Wow. Almost worth changing my name again just to fuck with them.

[–] paysrenttobirds@sh.itjust.works 6 points 1 year ago (1 children)

Hello, ewroiugheqripougheqpiurghperiugheqrpiughqerpuigheq,

The fgets function will only read in as many characters as you tell it to (50) in the second parameter, so the rest of the input will simply be lost and the name will be truncated.

[–] fubo@lemmy.world 7 points 1 year ago* (last edited 1 year ago) (1 children)

And, mind you, fgets is the safer replacement to the original gets, which attempts to read a variable-length line into a fixed-length buffer.

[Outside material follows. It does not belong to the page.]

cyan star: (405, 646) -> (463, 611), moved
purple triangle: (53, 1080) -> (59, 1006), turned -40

The manual has this to say about gets

BUGS
       Never use gets().  Because it is impossible to tell without knowing the
       data  in  advance  how  many  characters  gets() will read, and because
       gets() will continue to store characters past the end of the buffer, it
       is  extremely dangerous to use.  It has been used to break computer se‐
       curity.  Use fgets() instead.
[–] mo_ztt@lemmy.world 3 points 1 year ago (1 children)

Why is this even still in the library 🥲

Twenty years ago it kind of made sense. Ok it's bad, but sometimes we're just reading a local file fully under our control, maybe from old code that the source doesn't exist anymore for, it's such a core function that taking it out however badly needed will have some negative consequences.

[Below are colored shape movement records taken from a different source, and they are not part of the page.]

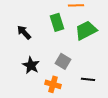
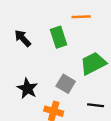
green trapezoid: (86, 30) -> (93, 63), moved
black arrow: (24, 32) -> (23, 38), moved

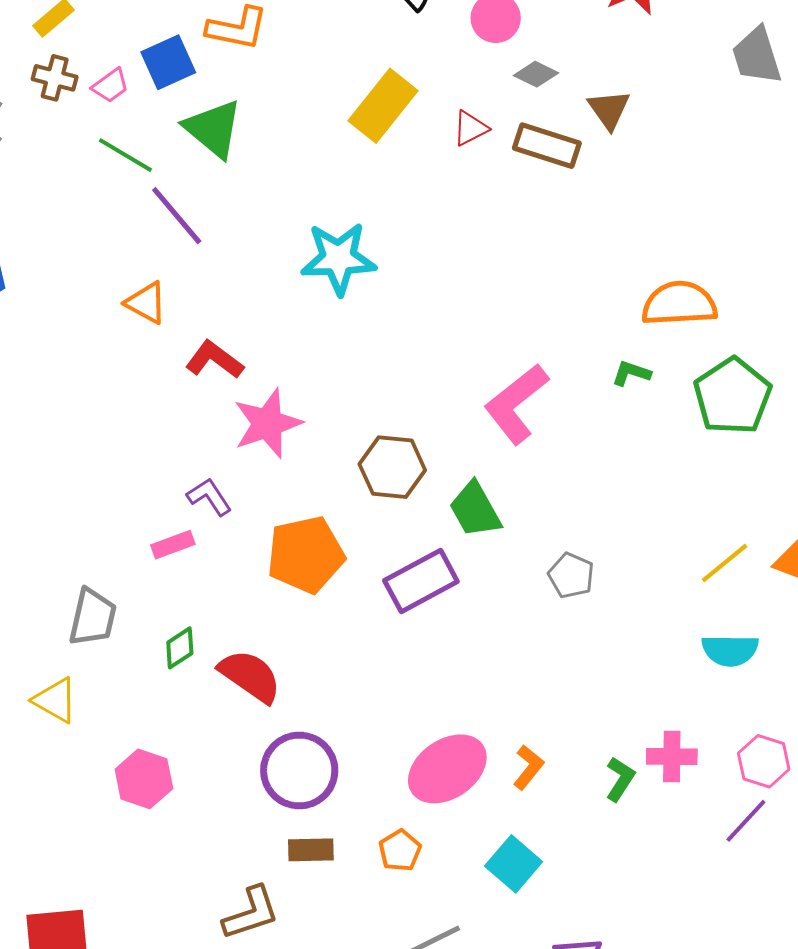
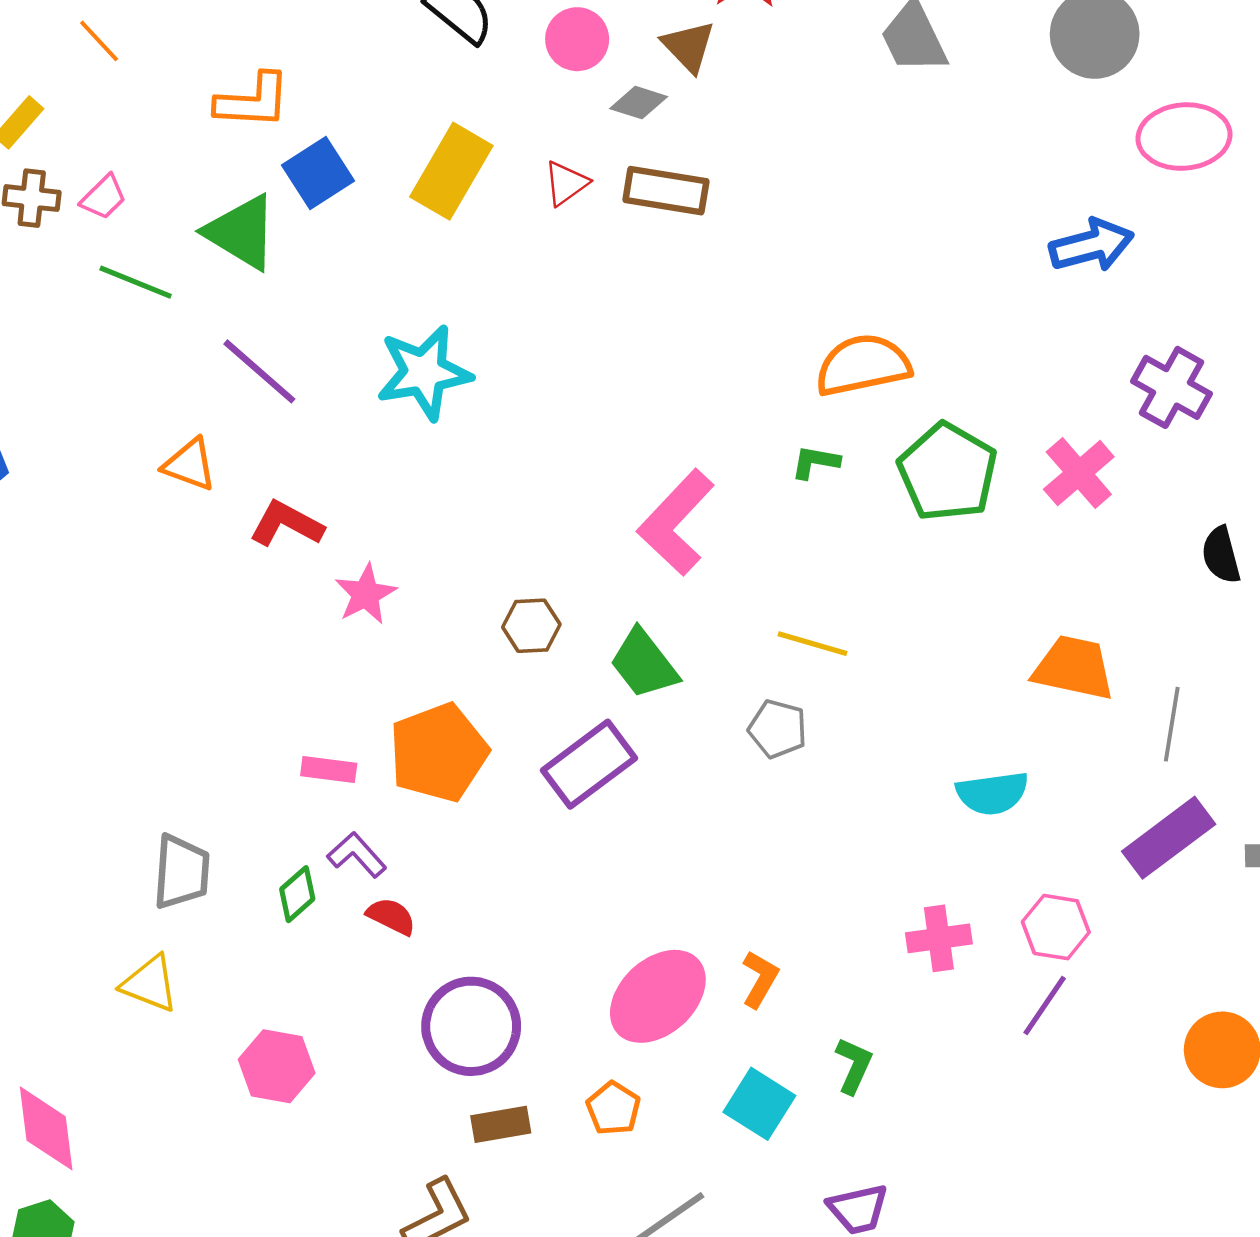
blue square: (168, 62) -> (318, 173), moved
brown triangle: (609, 109) -> (689, 46), moved
purple line: (177, 216) -> (259, 371), moved
pink star: (268, 423) -> (366, 594), size x0.7
brown hexagon: (392, 467) -> (531, 626), size x0.7
purple L-shape: (209, 497) -> (357, 855), moved
pink rectangle: (173, 545) -> (329, 769), moved, turned 36
yellow line: (725, 563) -> (812, 644), moved, turned 64
red semicircle: (250, 676) -> (391, 916), size x0.6
green L-shape: (620, 779) -> (854, 1066), moved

At this point though, I feel like calling it should just play a loud, stern "NO!" over your speakers and exit the program.

[–] fubo@lemmy.world 6 points 1 year ago

Why is this even still in the library 🥲

The linker will complain at you —

dumb.c:(.text+0x2f): warning: the `gets' function is dangerous and should not be used.
[–] nothacking@discuss.tchncs.de 5 points 1 year ago

Your going to have to read the input one piece at a time, allocating a bigger buffer as you go. (realloc is the way to go here) I recommend putting the input reading code in a function do you can easily use it multiple times.

[–] buh@hexbear.net 2 points 1 year ago* (last edited 1 year ago)

I dont really see the point of the 2nd line in main, fgets already makes sure to null terminate

[–] PaX@hexbear.net 1 points 1 year ago* (last edited 1 year ago)

In addition to the other answers, you might consider using getline() if you're on a POSIX-compliant system. It can automatically allocate a buffer for you.